# [What is expected]
Return, word for word, only the lines of the data below that lie between the line with "a brush myself." and the line with "like cheating.", those two lines included.

........

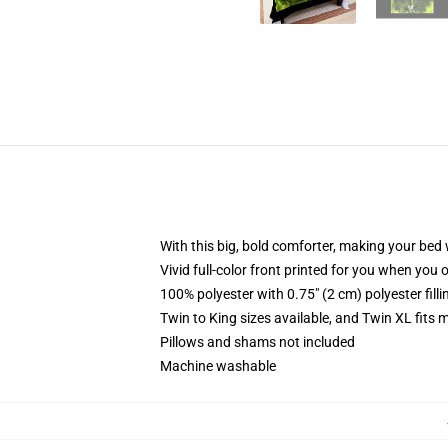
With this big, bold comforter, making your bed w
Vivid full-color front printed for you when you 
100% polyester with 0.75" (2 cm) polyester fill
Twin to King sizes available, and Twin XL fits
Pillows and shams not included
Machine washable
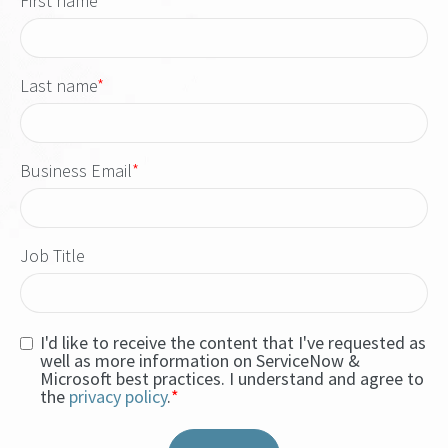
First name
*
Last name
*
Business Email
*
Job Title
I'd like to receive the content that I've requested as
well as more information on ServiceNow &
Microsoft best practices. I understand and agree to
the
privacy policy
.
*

........

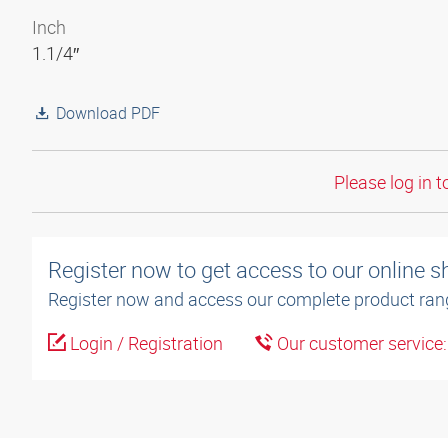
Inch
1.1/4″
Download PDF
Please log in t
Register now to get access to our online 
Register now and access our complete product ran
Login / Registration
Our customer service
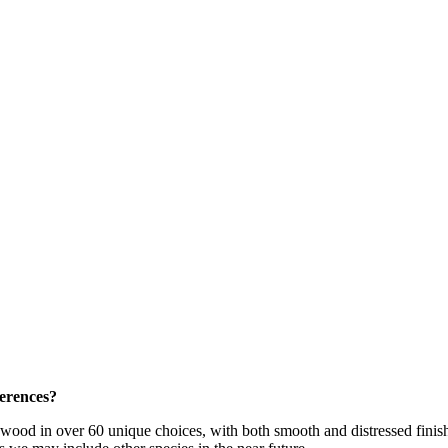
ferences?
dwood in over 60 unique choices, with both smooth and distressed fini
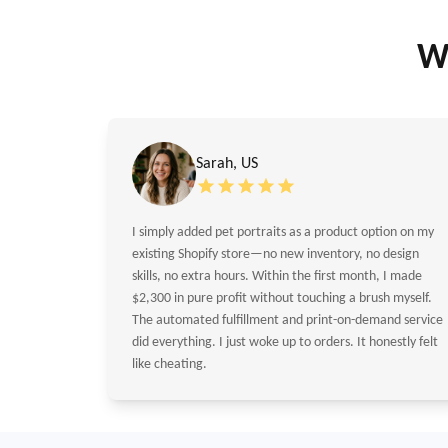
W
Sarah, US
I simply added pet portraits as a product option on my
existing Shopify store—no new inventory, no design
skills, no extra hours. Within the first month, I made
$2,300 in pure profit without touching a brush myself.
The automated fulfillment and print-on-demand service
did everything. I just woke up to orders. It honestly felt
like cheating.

........

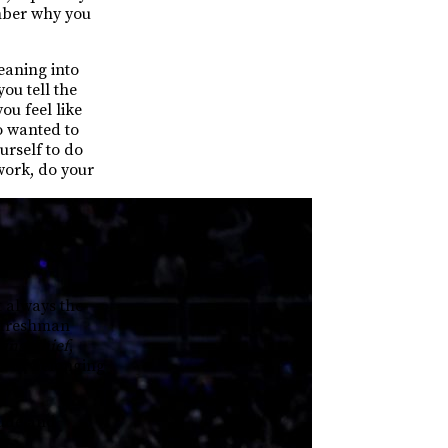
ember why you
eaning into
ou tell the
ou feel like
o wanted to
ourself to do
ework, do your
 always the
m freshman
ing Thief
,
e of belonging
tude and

........

# [Exercise result]
$2,300 in pure profit without touching a brush myself.
The automated fulfillment and print-on-demand service
did everything. I just woke up to orders. It honestly felt
like cheating.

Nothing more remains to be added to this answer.